Transition Probabilities

Many of the general models implemented in Birdepy have no explicit expression for their transition probabilities \(p_{i,j}(t) := \mathbb P(Z(t)=j\mid Z(0)=i)\), \(i,j\in \mathcal S\), \(t\geq 0\). However, it is often desirable to compute these transition probabilities since they allow for a deeper understanding of the future (random) evolution of the process. Practically speaking, this may underpin some performance analysis of a system which is being modelled by the process. Additionally, transition probabilities allow likelihood functions of discretely-observed sample paths to be evaluated, which opens up the possibility of parameter estimation (as discussed in the next section). This page outlines nine methods of approximating \(p_{i,j}(t)\), as implemented in birdepy.probability(). Three of these methods are matrix-based and rely on state space truncation, another method uses Laplace transforms, and the remaining four methods use approximation models.

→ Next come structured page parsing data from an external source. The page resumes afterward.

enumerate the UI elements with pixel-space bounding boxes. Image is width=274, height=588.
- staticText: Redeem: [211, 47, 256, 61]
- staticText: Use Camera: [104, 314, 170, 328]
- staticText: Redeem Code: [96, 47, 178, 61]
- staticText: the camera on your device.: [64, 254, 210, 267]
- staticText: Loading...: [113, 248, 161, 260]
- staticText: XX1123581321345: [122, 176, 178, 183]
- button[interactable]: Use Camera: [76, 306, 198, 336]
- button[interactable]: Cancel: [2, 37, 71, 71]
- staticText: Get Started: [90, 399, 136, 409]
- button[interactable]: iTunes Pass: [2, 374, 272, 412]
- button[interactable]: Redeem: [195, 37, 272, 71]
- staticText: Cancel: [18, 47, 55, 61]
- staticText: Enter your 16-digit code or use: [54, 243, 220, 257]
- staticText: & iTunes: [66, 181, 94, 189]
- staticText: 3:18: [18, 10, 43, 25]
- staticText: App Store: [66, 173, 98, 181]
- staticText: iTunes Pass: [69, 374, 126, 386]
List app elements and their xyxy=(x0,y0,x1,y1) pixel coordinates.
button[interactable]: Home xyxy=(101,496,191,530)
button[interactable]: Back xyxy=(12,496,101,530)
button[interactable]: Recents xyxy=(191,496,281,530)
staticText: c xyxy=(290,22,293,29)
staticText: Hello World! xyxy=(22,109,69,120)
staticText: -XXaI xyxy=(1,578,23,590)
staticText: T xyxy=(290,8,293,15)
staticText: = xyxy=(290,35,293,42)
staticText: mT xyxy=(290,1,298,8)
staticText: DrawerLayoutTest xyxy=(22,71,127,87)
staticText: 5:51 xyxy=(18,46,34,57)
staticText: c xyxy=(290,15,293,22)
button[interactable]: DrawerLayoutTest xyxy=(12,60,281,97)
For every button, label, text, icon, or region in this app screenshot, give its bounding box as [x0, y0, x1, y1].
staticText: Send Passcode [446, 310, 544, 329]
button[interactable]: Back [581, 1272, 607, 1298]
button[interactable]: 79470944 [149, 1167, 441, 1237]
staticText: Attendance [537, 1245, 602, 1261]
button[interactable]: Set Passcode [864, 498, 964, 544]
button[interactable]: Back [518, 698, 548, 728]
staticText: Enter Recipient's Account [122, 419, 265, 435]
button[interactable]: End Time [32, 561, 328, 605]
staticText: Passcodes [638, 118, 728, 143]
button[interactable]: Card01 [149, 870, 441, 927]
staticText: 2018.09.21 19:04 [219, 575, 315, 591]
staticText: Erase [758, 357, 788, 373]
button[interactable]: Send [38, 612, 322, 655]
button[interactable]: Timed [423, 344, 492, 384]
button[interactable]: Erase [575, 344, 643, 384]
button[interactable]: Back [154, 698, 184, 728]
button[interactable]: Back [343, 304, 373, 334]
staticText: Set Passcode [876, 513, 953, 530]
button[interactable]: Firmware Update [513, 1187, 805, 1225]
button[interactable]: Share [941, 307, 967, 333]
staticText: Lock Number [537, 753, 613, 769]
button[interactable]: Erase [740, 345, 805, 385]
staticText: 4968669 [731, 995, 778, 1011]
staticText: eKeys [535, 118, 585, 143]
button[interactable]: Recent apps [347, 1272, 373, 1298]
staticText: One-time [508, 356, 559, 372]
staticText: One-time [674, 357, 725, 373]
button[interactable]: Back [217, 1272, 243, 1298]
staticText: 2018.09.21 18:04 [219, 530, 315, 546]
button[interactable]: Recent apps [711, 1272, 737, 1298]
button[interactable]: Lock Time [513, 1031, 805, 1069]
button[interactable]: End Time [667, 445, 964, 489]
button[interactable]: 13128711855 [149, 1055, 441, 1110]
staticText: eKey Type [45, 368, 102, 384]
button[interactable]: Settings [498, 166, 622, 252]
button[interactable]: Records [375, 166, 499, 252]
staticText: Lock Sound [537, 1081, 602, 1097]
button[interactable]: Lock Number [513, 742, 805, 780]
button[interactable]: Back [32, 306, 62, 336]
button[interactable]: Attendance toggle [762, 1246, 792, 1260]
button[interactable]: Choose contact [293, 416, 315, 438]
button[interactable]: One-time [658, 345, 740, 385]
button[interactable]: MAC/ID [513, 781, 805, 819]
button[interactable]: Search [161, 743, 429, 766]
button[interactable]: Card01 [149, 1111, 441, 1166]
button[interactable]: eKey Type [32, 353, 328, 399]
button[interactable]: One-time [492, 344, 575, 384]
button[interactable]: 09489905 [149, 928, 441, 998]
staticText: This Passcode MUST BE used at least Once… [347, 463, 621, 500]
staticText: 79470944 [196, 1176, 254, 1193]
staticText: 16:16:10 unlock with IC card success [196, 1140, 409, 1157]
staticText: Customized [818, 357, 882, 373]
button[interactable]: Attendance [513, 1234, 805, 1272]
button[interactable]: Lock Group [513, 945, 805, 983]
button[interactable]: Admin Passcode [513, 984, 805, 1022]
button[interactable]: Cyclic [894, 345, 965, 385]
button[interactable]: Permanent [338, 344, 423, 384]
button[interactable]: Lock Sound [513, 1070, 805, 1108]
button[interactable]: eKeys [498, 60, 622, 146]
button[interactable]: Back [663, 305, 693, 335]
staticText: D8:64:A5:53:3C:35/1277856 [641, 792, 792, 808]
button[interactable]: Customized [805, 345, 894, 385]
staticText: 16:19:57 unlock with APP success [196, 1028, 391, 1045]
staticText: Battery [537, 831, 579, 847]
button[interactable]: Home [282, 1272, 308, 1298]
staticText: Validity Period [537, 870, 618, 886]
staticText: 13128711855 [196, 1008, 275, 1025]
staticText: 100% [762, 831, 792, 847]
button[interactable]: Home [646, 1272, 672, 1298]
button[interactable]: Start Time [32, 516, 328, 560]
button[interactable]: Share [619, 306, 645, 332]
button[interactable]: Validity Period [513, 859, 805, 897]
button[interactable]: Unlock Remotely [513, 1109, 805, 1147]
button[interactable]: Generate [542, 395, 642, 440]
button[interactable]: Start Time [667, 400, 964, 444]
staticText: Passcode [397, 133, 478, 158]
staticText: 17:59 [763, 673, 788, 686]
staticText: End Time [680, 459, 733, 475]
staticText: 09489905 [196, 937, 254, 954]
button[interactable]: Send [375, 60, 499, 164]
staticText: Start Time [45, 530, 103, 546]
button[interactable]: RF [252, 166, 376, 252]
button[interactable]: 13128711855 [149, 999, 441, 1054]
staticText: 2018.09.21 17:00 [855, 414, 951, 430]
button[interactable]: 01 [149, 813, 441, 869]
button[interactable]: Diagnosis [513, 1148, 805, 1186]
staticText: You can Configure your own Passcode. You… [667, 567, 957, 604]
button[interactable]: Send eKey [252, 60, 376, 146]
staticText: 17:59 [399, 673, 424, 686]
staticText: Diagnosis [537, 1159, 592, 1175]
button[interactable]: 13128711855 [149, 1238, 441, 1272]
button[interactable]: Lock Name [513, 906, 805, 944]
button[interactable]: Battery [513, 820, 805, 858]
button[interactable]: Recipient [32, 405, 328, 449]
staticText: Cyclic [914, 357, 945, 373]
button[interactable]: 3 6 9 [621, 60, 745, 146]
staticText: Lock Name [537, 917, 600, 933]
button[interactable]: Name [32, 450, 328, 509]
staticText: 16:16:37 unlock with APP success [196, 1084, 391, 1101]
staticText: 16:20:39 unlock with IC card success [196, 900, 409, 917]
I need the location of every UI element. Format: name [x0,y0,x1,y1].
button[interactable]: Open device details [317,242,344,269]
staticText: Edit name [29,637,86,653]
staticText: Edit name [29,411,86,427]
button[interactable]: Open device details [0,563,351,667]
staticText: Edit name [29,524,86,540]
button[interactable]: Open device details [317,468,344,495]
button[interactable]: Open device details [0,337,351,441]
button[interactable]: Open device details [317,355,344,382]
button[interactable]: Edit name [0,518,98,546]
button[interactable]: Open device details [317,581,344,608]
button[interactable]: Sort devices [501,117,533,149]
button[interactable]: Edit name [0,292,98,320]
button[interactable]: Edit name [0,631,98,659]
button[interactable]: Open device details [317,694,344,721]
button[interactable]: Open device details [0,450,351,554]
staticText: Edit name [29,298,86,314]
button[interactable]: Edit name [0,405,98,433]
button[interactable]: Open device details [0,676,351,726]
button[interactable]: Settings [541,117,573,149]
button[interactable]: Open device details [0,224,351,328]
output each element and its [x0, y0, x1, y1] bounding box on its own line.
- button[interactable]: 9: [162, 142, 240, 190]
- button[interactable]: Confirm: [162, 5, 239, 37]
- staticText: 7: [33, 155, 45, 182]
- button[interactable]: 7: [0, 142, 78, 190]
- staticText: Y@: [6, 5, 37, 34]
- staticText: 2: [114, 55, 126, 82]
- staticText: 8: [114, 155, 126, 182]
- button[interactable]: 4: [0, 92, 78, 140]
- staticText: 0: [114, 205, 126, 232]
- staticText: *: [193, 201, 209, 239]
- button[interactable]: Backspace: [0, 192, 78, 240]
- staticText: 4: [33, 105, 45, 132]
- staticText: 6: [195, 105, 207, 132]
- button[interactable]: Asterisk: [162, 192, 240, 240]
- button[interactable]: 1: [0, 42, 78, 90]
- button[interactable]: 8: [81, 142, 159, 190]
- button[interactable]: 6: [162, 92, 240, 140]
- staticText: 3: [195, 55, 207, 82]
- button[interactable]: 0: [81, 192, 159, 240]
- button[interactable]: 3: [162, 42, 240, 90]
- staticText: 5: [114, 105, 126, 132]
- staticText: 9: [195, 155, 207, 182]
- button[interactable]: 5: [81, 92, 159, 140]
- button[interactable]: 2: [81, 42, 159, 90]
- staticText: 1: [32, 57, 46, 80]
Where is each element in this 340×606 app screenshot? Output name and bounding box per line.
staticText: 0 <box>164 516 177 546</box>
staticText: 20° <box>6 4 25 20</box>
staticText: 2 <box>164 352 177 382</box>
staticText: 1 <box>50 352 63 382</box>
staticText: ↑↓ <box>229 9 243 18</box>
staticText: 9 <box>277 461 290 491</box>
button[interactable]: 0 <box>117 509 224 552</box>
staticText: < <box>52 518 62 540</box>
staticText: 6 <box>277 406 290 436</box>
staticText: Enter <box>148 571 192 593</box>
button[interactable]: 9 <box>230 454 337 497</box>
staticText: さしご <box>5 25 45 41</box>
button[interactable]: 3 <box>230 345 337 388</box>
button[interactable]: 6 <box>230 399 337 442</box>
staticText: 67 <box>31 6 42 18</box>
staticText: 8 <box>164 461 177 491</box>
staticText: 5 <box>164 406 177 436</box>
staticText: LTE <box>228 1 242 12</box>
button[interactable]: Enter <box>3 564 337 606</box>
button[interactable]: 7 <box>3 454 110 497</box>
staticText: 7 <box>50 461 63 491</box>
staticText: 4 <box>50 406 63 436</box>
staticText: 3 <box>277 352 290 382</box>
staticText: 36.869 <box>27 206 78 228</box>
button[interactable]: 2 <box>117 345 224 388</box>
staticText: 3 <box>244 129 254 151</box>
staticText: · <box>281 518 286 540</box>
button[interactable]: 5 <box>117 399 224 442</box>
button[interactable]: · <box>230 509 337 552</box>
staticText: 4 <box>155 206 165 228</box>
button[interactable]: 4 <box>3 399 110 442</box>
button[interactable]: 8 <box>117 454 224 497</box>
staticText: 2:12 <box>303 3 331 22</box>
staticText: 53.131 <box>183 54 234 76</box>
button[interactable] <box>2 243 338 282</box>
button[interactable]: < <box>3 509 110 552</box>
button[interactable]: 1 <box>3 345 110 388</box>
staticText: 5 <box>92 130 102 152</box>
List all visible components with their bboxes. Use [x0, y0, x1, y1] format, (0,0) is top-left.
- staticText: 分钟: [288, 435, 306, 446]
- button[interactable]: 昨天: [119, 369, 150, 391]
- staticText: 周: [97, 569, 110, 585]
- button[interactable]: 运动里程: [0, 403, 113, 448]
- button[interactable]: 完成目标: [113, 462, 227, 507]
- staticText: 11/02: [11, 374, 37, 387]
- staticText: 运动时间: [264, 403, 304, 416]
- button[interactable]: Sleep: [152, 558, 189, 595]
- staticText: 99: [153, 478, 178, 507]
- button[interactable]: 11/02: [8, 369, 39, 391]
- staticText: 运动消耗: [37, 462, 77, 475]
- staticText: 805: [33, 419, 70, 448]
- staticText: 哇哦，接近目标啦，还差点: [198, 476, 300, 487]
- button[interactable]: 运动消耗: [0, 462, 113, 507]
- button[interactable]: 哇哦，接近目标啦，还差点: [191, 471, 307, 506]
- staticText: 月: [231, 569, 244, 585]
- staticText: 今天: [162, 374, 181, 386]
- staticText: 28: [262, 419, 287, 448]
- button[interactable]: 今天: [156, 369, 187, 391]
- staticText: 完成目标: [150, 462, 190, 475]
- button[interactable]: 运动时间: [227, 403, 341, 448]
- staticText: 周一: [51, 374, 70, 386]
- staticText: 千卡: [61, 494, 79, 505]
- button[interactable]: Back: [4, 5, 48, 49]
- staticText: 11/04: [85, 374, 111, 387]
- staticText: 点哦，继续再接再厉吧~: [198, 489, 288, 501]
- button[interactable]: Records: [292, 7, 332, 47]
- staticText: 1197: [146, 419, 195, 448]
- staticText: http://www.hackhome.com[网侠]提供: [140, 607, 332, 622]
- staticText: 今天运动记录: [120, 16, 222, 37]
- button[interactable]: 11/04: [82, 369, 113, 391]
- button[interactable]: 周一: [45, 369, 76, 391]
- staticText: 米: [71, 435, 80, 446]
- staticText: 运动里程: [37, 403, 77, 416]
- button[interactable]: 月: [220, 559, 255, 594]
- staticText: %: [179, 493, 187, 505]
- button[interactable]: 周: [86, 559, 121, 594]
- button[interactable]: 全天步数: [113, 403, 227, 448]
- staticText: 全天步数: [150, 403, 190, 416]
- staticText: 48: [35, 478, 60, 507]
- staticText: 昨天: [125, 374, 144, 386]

To obtain transition probabilities in BirDePy simply call birdepy.probability() (after importing BirDePy). For example, to obtain an array containing the probabilities of transitioning from \(Z(0)=20\) to \(Z(1)=25\) for the ‘Verhulst’ model with \(\boldsymbol \theta = (0.8, 0.4, 0.01, 0.001)\):

import birdepy as bd
bd.probability(20, 25, 1.0, [0.8, 0.4, 0.01, 0.001], model='Verhulst', method='expm')

Which returns:

array([[0.08189476]])

The method ‘expm’ can be replaced by one of the nine choices described on this page. Note that output is an array since it is possible to input initial and final population sizes as lists.

Matrix exponential

The Kolmogorov forward equation for CTMCs provides the foundational property that the collection of transition probability functions \(p_{i,j}(t)\) satisfy, for \(t\ge0\), the system of first order ordinary differential equations

\[\begin{split}\frac{ d p_{i,0}(t)}{d t} &= \mu_1 p_{i,1}(t) - \lambda_0p_{i,0}(t),\\ \frac{ d p_{i,j}(t)}{d t} &= \lambda_{j-1}p_{i,j-1}(t) + \mu_{j+1}p_{i,j+1}(t)- (\lambda_j+\mu_j)p_{i,j}(t), \quad j\ge 1,\\\end{split}\]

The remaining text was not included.